3 Steps to Scalable Data Visualization in React.js & D3.js

Published Apr 30, 2015Last updated Aug 04, 2017

This article will go through the 3 essential steps of a scalable way to visualize data with React.js and D3.js. The tutorial is based on the Codementor Office Hours hosted by Zach Nation, a software engineer at Dato.

Codementor Office Hours with Zach Nation: Scalable Data Visualization in React.js

Presentation Slides

Why Use Data Visualization?

Just to give some context for what we’re doing, a developer has to go through four steps when building a predictive application:

Step 1: Understand the data.

Step 2: Pick out some relevant information. Data scientists will call this feature engineering and feature selection.

Step 3: Build a model, which essentially involves taking some machine learning algorithm and training it on the existing data that you have, using the features that you’ve selected.

Step 4: Deploy the model. This involves a production life cycle. Web developers will be familiar with these steps, where you’re taking something you’ve developed on your machine and deploying it to production. You’d have test infrastructure, monitoring, etc. that to make sure it’s working and behaving the way you expect.

Scalable Data Visualization

Throughout this whole pipeline, data visualization can be a really important tool to helping you understand everything from what’s in the data itself to how you’re manipulating that data, how a model is working and performing, and then how a service is working and performing in terms of things like latency and through-put. Human beings are really good at visual pattern recognition.

The Benefits of Data Visualization

There are a lot of types of data, data sets and shapes of data where looking at summary statistics does not give you a very clear picture of what’s actually going on in the data. However, visualization can immediately give you that picture without having to dig too much deeper or spend too much time on it. It’s a very quick way to get an understanding of the shape of some piece of data.

Scalable Data Visualization

The example shown above is called Anscomb’s Quartet, and this is the classic example in data visualization of why visualization is necessary in the first place. As you can see, each of these examples has the same summary statistics but clearly they are very different data sets, so that’s just one place where visualization is a very important tool.

Real World Example: Bitcoin Transactions

Scalable Data Visualization

The data above is a hex dump of a real world example on Bitcoin transactions. It’s a larger data set than you could typically fit in a browser, so I think it’s representative of the types of challenges that we’re facing. It’s sequentially arranged which means we can visualize it while streaming the data through.

Parsing the Blockchain

For the most part, the hex dump above  is binary data, so it’s hard to make sense of. However, I did start to notice a pattern: this repeating F9BEB4D9.

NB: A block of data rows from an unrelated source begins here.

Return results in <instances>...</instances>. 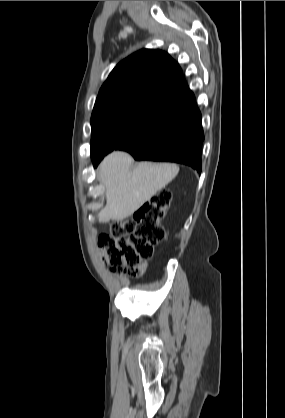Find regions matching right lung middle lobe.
Returning <instances> with one entry per match:
<instances>
[{"instance_id": "right-lung-middle-lobe-1", "label": "right lung middle lobe", "mask_w": 285, "mask_h": 418, "mask_svg": "<svg viewBox=\"0 0 285 418\" xmlns=\"http://www.w3.org/2000/svg\"><path fill=\"white\" fill-rule=\"evenodd\" d=\"M172 109L141 101H125L92 113L91 157L101 159L120 150L161 122Z\"/></svg>"}]
</instances>
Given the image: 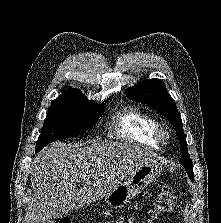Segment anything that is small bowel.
I'll return each mask as SVG.
<instances>
[{
	"label": "small bowel",
	"mask_w": 221,
	"mask_h": 223,
	"mask_svg": "<svg viewBox=\"0 0 221 223\" xmlns=\"http://www.w3.org/2000/svg\"><path fill=\"white\" fill-rule=\"evenodd\" d=\"M117 223H132V221L130 219L121 218Z\"/></svg>",
	"instance_id": "1"
}]
</instances>
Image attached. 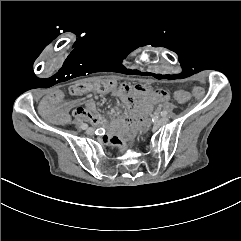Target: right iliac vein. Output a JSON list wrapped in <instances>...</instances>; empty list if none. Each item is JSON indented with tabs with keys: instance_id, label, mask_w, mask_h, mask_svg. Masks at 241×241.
I'll use <instances>...</instances> for the list:
<instances>
[{
	"instance_id": "63e3f726",
	"label": "right iliac vein",
	"mask_w": 241,
	"mask_h": 241,
	"mask_svg": "<svg viewBox=\"0 0 241 241\" xmlns=\"http://www.w3.org/2000/svg\"><path fill=\"white\" fill-rule=\"evenodd\" d=\"M94 128H91V127H89V128H87L86 129V132H87V134H89V135H92V134H94Z\"/></svg>"
}]
</instances>
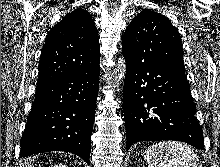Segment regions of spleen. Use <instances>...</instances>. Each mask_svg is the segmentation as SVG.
Wrapping results in <instances>:
<instances>
[{"label": "spleen", "mask_w": 220, "mask_h": 167, "mask_svg": "<svg viewBox=\"0 0 220 167\" xmlns=\"http://www.w3.org/2000/svg\"><path fill=\"white\" fill-rule=\"evenodd\" d=\"M148 167H202L194 150L181 142H159L144 151Z\"/></svg>", "instance_id": "3e777b00"}]
</instances>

Scalable Data Visualization

That’s actually the magic header for each block in the blockchain. A Bitcoin blockchain is essentially one long array of blocks, and each block represents a set of transactions on Bitcoin. In other words, it’s a giant public ledger that everyone writes to by performing transactions and all of the data is stored sequentially here and it can be parsed out. I actually wrote some JavaScript code to parse the data, loaded it up into GraphLab Create as an SFrame, and got some really useful display of what was actually going on in that file.

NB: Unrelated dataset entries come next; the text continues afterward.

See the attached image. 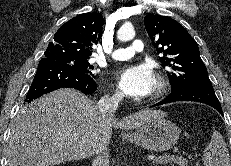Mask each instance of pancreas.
Instances as JSON below:
<instances>
[{"mask_svg": "<svg viewBox=\"0 0 231 166\" xmlns=\"http://www.w3.org/2000/svg\"><path fill=\"white\" fill-rule=\"evenodd\" d=\"M156 164H167V163H177L175 159H170V156L166 158L159 159L158 161H154Z\"/></svg>", "mask_w": 231, "mask_h": 166, "instance_id": "cf45deb5", "label": "pancreas"}]
</instances>
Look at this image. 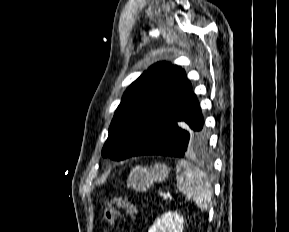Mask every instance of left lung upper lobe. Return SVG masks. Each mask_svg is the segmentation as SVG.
<instances>
[{
    "instance_id": "1",
    "label": "left lung upper lobe",
    "mask_w": 289,
    "mask_h": 232,
    "mask_svg": "<svg viewBox=\"0 0 289 232\" xmlns=\"http://www.w3.org/2000/svg\"><path fill=\"white\" fill-rule=\"evenodd\" d=\"M185 71L166 62H158L125 91L115 111L102 155L124 160L144 146L170 122L191 93Z\"/></svg>"
}]
</instances>
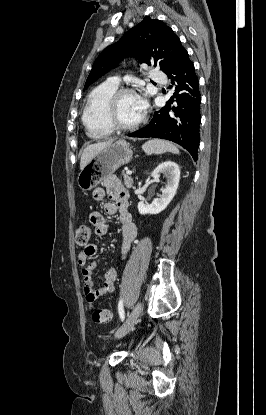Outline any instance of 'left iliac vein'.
Segmentation results:
<instances>
[{
  "mask_svg": "<svg viewBox=\"0 0 266 415\" xmlns=\"http://www.w3.org/2000/svg\"><path fill=\"white\" fill-rule=\"evenodd\" d=\"M142 304L141 302H138L131 313L128 315L126 321L123 323V325L117 330L115 337L116 338H122L126 334H128L133 326L136 324L137 319L139 317V314L141 312Z\"/></svg>",
  "mask_w": 266,
  "mask_h": 415,
  "instance_id": "obj_1",
  "label": "left iliac vein"
}]
</instances>
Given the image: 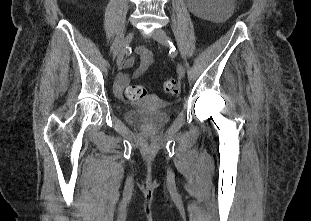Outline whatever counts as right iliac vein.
<instances>
[{
	"mask_svg": "<svg viewBox=\"0 0 311 221\" xmlns=\"http://www.w3.org/2000/svg\"><path fill=\"white\" fill-rule=\"evenodd\" d=\"M133 37H134V33L133 32H130L126 35L124 41H123V44L119 50V53H118V56H117V65L120 66L123 59H124V56L125 54L127 53L128 51V48L133 40Z\"/></svg>",
	"mask_w": 311,
	"mask_h": 221,
	"instance_id": "right-iliac-vein-1",
	"label": "right iliac vein"
}]
</instances>
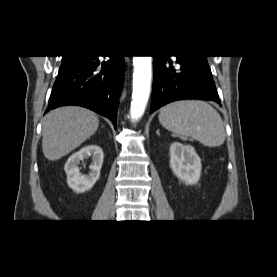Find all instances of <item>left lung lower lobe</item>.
Masks as SVG:
<instances>
[{
  "label": "left lung lower lobe",
  "instance_id": "0a47b994",
  "mask_svg": "<svg viewBox=\"0 0 277 277\" xmlns=\"http://www.w3.org/2000/svg\"><path fill=\"white\" fill-rule=\"evenodd\" d=\"M151 113L172 101L213 100L220 103L207 56H153Z\"/></svg>",
  "mask_w": 277,
  "mask_h": 277
}]
</instances>
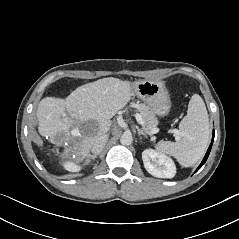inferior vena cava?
I'll return each mask as SVG.
<instances>
[{"label":"inferior vena cava","mask_w":239,"mask_h":239,"mask_svg":"<svg viewBox=\"0 0 239 239\" xmlns=\"http://www.w3.org/2000/svg\"><path fill=\"white\" fill-rule=\"evenodd\" d=\"M108 141V135L102 134L96 138L95 148L100 152Z\"/></svg>","instance_id":"inferior-vena-cava-1"}]
</instances>
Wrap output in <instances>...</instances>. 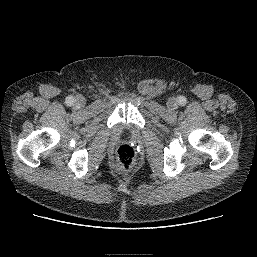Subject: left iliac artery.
Wrapping results in <instances>:
<instances>
[{
	"label": "left iliac artery",
	"mask_w": 257,
	"mask_h": 257,
	"mask_svg": "<svg viewBox=\"0 0 257 257\" xmlns=\"http://www.w3.org/2000/svg\"><path fill=\"white\" fill-rule=\"evenodd\" d=\"M186 98L184 97V96H179L178 97V103L180 104V105H185L186 104Z\"/></svg>",
	"instance_id": "left-iliac-artery-1"
}]
</instances>
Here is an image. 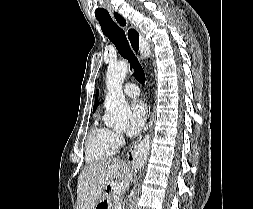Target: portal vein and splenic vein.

Scalable Data Visualization

As you can see, we have about forty-five million rows. This has now been parsed out into individual transactions. We have transactions numbers, and each transaction has a timestamp and an amount. There are some other data as well in that blockchain that I did not include here just for brevity (e.g. a to and a from address). Essentially, you can think of this as a long list of transactions and transaction amounts.

Visualizing the Data

I’m actually just going to run my local copy of this demo code. For those who want to follow along with the code at home, this is actually on Github. This is the same demo and the set of slides that I used at ReactJS Conference, but I’m going to go into a lot more depth here about how to actually structure the code, how to do data transfer between node server and a React application with a large amount of data like this, and how to use D3 to contribute information to a React component but still use React for rendering.

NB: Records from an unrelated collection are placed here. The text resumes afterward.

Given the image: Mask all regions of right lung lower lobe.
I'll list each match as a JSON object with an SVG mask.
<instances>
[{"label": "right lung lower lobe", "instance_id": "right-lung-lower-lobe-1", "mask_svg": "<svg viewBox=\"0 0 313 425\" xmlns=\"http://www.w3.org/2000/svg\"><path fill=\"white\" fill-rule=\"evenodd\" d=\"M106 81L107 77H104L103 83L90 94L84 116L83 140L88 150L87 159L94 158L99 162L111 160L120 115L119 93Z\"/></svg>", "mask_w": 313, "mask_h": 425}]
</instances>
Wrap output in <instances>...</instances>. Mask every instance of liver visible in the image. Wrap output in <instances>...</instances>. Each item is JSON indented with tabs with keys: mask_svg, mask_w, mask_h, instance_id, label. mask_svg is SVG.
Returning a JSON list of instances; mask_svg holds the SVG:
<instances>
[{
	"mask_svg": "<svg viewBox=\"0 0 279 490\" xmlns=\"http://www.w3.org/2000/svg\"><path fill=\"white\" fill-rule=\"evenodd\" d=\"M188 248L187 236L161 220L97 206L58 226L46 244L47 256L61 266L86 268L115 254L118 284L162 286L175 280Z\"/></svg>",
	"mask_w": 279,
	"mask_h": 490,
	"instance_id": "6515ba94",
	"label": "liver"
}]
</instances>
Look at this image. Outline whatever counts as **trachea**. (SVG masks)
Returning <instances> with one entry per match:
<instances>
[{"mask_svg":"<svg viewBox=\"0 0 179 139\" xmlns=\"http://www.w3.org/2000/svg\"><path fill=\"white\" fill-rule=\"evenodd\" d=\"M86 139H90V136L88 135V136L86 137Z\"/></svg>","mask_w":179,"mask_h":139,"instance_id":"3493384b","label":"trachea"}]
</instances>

The demo is a small component I built to show the total number of Bitcoin transactions per day over time, and I have a node server going in the background that’s processing this blockchain. In other words, this demo actually using the node binary to parse the raw blockchain.

It helps that the Bitcoin blockchain is arranged sequentially over time because we can stream through the whole file in a single linear pass and we don’t have to do any more complicated transformations to get a good visualization out of the data.

Scalable Data Visualization

As you see, the demo gives me a histogram showing the total Bitcoin transaction amount per day, so we’re binning on each day and then showing a bar for each day that happened historically. At the same time, we have a history log, which will update over time as we move into the future in the blockchain.

I also found a Wiki page that detailed the history of Bitcoin, and I just took down what was the date on which each event occurred. In my React component, I am filtering on the max date of what’s being displayed here to know what to display in this component as well.

Scalable Data Visualization

So, the graph will help you easily see some interesting correlations between the real events in the blockchain and large spikes in the transaction volume. For example, when the exchange rates were published, that correlates to a really big spike because that suddenly indicates to people: “Now I can trade Bitcoin for real dollars.” So you can see actually real world events do correlate to changes in transactions volume, and that’s something visualization can tell us much more easily than if we were to try to just look at the raw data or summary statistics to get the same information.

Challenges with Visualizing Large Data

The biggest challenge involved in visualizing large data sets is condensing that amount of data into a smaller set of visual elements. We start with over twenty gigabytes of raw data, but we clearly can’t ship all twenty gigabytes to the browser. Therefore, we have to have some architecture that lets us do that data reduction and aggregation on the server, and then send a smaller amount of data to the client to render as visual elements (anything that shows up in a plot, including a history ticker, access data, labels, and all the data points themselves that are showing up in that plot.)

Another challenge is maintaining a high level of interactivity and performance while doing computation in a streaming fashion.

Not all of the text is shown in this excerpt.